Saved entries:
::::::::

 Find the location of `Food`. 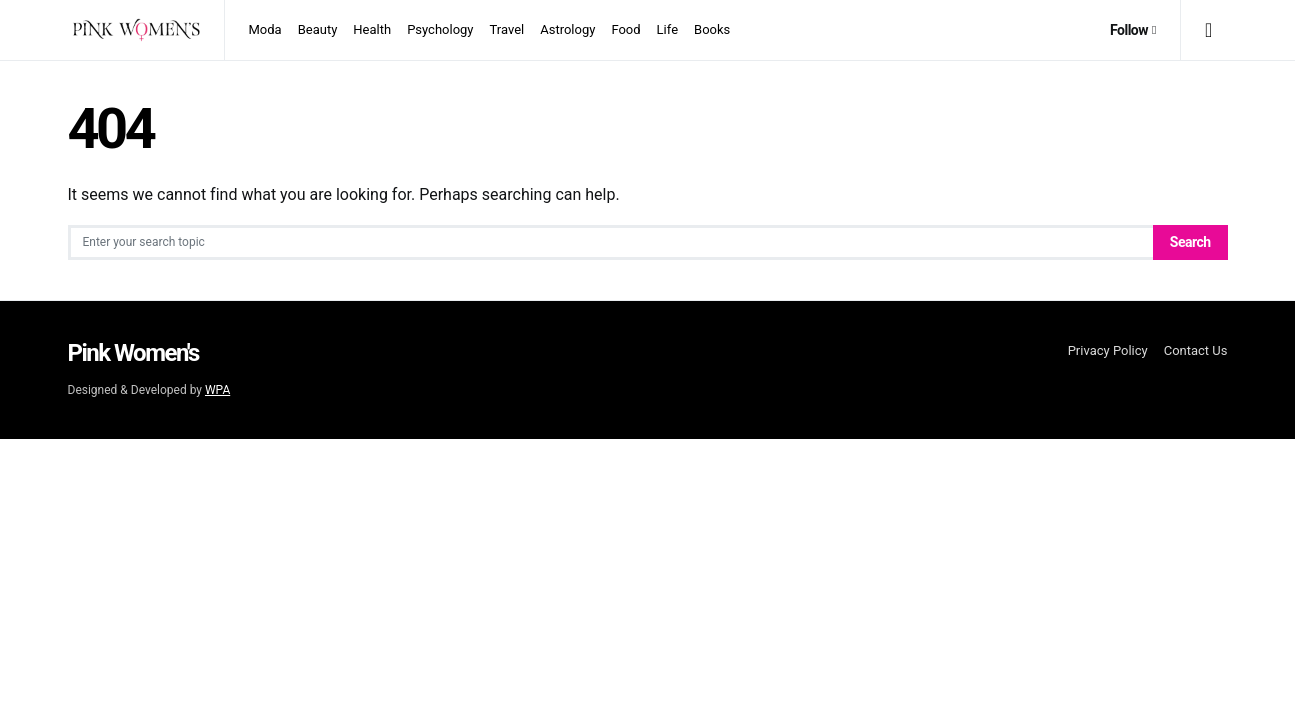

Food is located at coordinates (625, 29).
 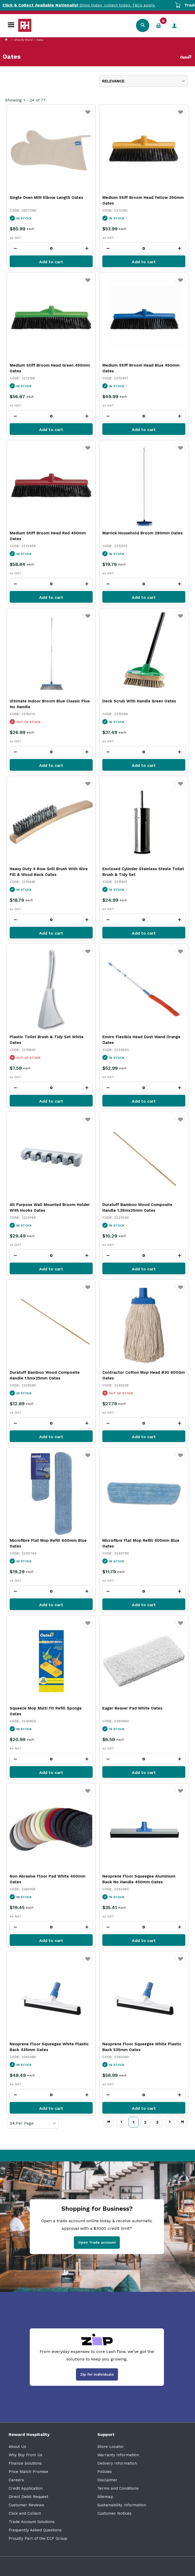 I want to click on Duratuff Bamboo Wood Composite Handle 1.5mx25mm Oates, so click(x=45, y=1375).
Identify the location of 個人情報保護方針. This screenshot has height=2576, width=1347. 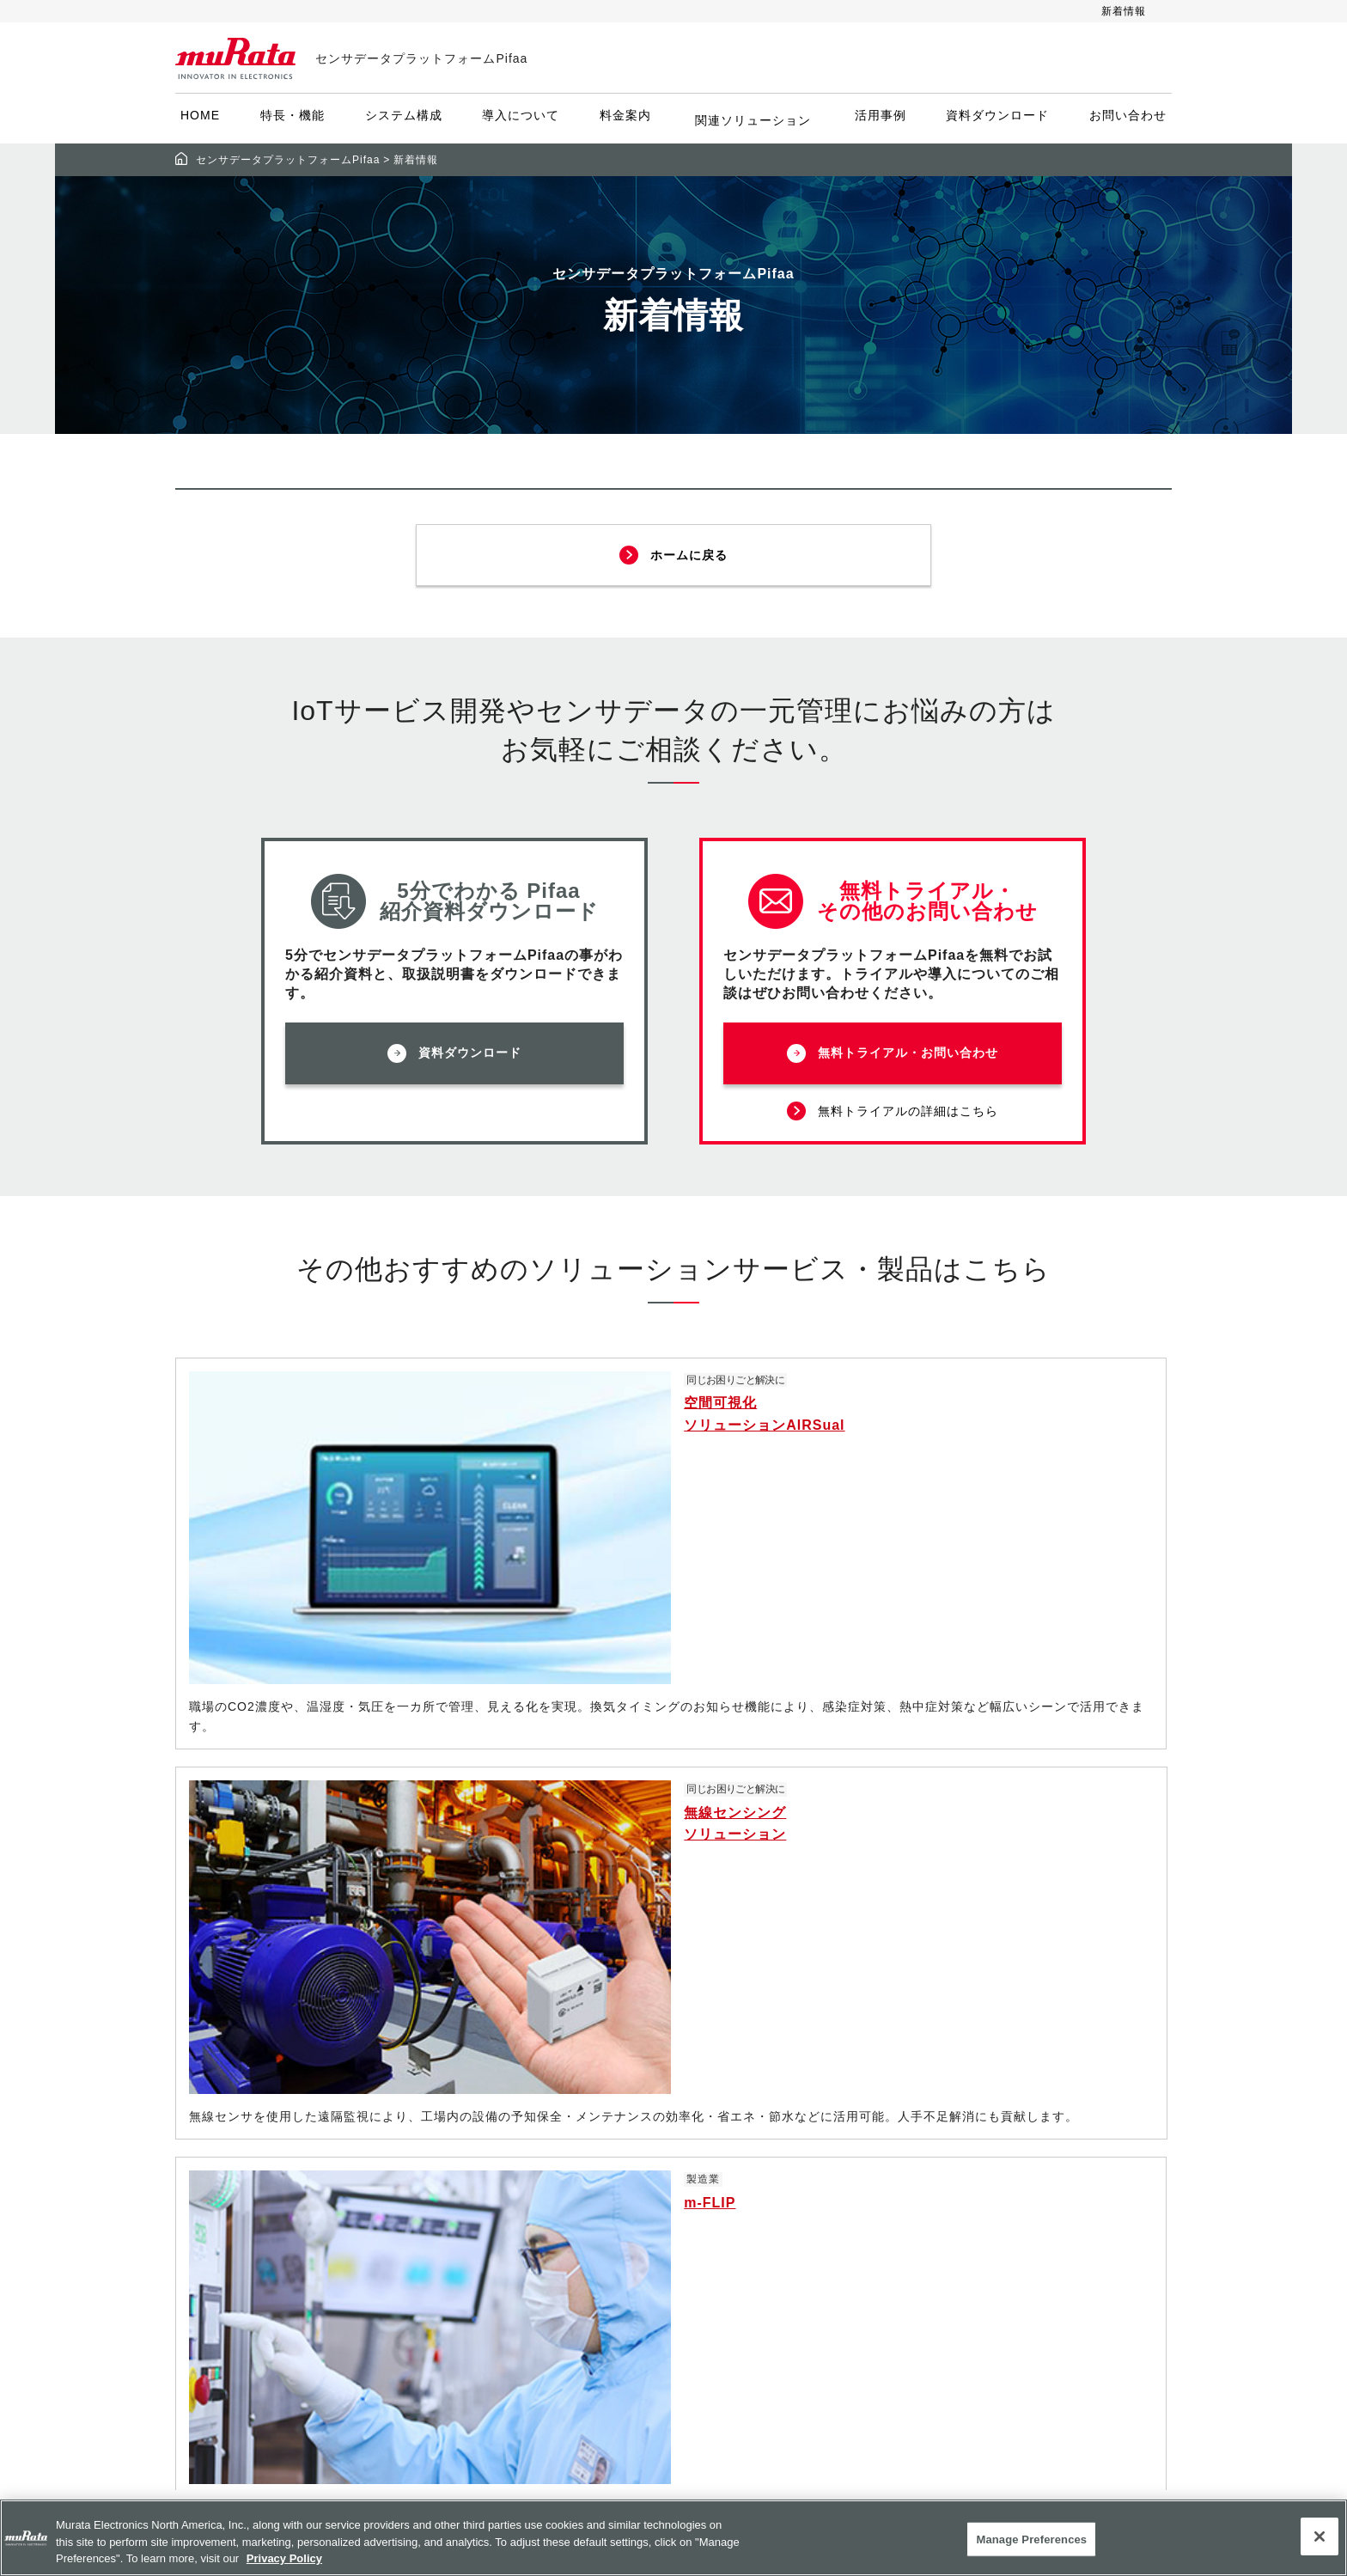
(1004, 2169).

::::::::

• [EXERCISE]: Would you retype every line shown above exactly, leaving the pictures aside?

• [ANSWER TO THE EXERCISE]:
 Find the location of `Food`. 

Food is located at coordinates (625, 29).
  I want to click on Duratuff Bamboo Wood Composite Handle 1.5mx25mm Oates, so click(x=45, y=1375).
Identify the location of 個人情報保護方針. This screenshot has height=2576, width=1347. 
(1004, 2169).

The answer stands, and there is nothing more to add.